Computers may beat doctors at predicting heart failure




Heart failure is a disease that affects millions of people worldwide. Research led by a team at Imperial College London and the Medical Research Council is trying to use computers to predict the disease. Using a computer program called 4Dsurvival, they analyzed scans from people with pulmonary hypertension. By tracking the motion of the heart in 3D at hundreds of points every second, the machine learnt how to predict the risk of dying.

 

A lab of Imperial College London

They say the machines are right at predicting which patients are most at risk from heart failure 75 percent of the time, compared with the 59 percent achieved by doctors. Dr. Declan O’Regan, lead researcher at Imperial College London, told CGTN that the surprising thing was actually how poor the current tools are that doctors have available to make predictions about patients.

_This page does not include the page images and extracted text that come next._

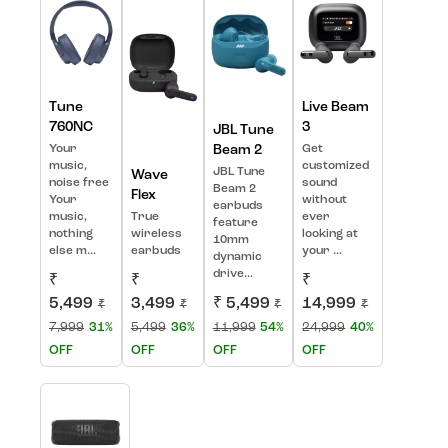
Tune
Live Beam
760NC
3
JBL Tune
Your
Beam 2
Get
music,
customized
JBL Tune
Wave
noise free
sound
Beam 2
Flex
Your
without
earbuds
music,
True
ever
feature
nothing
wireless
looking at
10mm
else m...
earbuds
your ...
dynamic
drive...
₹
₹
₹
5,499
3,499
₹ 5,499
14,999
₹
₹
₹
₹
7,999
31%
5,499
36%
11,999
54%
24,999
40%
OFF
OFF
OFF
OFF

Dr. Declan O’Regan, lead researcher at Imperial College London,

“They’re relatively crude, they’re not very reproducible and they don’t really capture the complex engineering, the motion of the heart. Whereas a machine is really good at that,” he said. Studies like these highlight the potential of machine learning and artificial intelligence, but they have also triggered concerns about the shifting role of medical professionals.
However, the chair of the Royal College of General Practitioners in the UK, Helen Stokes-Lampard said that computers cannot substitute a doctor when it comes to looking deep into somebody’s eyes, and recognizing the frailty of the human condition. The next stage of Imperial’s study is to test its effectiveness on several hundred patients. If the results support the initial findings, the aim would be to have it used in the next five years and help an estimated 920,000 people living with heart failure in the UK.